[Excerpts from a dataset]
=== Begin Enclosure ===

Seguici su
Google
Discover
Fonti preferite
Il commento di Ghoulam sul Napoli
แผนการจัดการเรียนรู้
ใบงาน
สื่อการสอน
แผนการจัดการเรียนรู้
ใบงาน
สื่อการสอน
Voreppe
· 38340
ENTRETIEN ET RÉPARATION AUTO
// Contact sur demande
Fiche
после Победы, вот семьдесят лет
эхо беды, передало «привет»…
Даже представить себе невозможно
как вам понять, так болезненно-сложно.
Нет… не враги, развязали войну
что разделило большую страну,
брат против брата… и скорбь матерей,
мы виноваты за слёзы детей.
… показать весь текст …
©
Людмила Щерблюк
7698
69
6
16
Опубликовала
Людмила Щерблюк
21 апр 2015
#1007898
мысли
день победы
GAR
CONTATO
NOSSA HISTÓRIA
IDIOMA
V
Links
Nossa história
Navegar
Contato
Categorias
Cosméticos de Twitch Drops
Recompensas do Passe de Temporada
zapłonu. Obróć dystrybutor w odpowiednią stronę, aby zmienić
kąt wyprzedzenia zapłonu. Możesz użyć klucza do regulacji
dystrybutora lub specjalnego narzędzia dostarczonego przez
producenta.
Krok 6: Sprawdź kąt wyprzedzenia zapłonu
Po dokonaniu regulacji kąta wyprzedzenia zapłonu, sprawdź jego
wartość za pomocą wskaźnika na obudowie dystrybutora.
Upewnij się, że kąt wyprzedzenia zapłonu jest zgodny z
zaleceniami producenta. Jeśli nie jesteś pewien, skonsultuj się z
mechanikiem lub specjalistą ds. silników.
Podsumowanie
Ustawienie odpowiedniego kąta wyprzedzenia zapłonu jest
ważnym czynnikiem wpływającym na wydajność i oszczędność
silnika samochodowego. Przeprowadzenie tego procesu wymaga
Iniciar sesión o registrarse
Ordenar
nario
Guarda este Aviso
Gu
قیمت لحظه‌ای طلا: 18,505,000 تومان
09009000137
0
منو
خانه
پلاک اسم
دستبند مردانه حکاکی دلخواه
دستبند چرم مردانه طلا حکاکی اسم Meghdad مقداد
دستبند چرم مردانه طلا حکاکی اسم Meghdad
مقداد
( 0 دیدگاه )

=== End Enclosure ===

▶ [Requirement]: Your task is to restate every record word for word.

▶ [Response]:
Seguici su
Google
Discover
Fonti preferite
Il commento di Ghoulam sul Napoli
แผนการจัดการเรียนรู้
ใบงาน
สื่อการสอน
แผนการจัดการเรียนรู้
ใบงาน
สื่อการสอน
Voreppe
· 38340
ENTRETIEN ET RÉPARATION AUTO
// Contact sur demande
Fiche
после Победы, вот семьдесят лет
эхо беды, передало «привет»…
Даже представить себе невозможно
как вам понять, так болезненно-сложно.
Нет… не враги, развязали войну
что разделило большую страну,
брат против брата… и скорбь матерей,
мы виноваты за слёзы детей.
… показать весь текст …
©
Людмила Щерблюк
7698
69
6
16
Опубликовала
Людмила Щерблюк
21 апр 2015
#1007898
мысли
день победы
GAR
CONTATO
NOSSA HISTÓRIA
IDIOMA
V
Links
Nossa história
Navegar
Contato
Categorias
Cosméticos de Twitch Drops
Recompensas do Passe de Temporada
zapłonu. Obróć dystrybutor w odpowiednią stronę, aby zmienić
kąt wyprzedzenia zapłonu. Możesz użyć klucza do regulacji
dystrybutora lub specjalnego narzędzia dostarczonego przez
producenta.
Krok 6: Sprawdź kąt wyprzedzenia zapłonu
Po dokonaniu regulacji kąta wyprzedzenia zapłonu, sprawdź jego
wartość za pomocą wskaźnika na obudowie dystrybutora.
Upewnij się, że kąt wyprzedzenia zapłonu jest zgodny z
zaleceniami producenta. Jeśli nie jesteś pewien, skonsultuj się z
mechanikiem lub specjalistą ds. silników.
Podsumowanie
Ustawienie odpowiedniego kąta wyprzedzenia zapłonu jest
ważnym czynnikiem wpływającym na wydajność i oszczędność
silnika samochodowego. Przeprowadzenie tego procesu wymaga
Iniciar sesión o registrarse
Ordenar
nario
Guarda este Aviso
Gu
قیمت لحظه‌ای طلا: 18,505,000 تومان
09009000137
0
منو
خانه
پلاک اسم
دستبند مردانه حکاکی دلخواه
دستبند چرم مردانه طلا حکاکی اسم Meghdad مقداد
دستبند چرم مردانه طلا حکاکی اسم Meghdad
مقداد
( 0 دیدگاه )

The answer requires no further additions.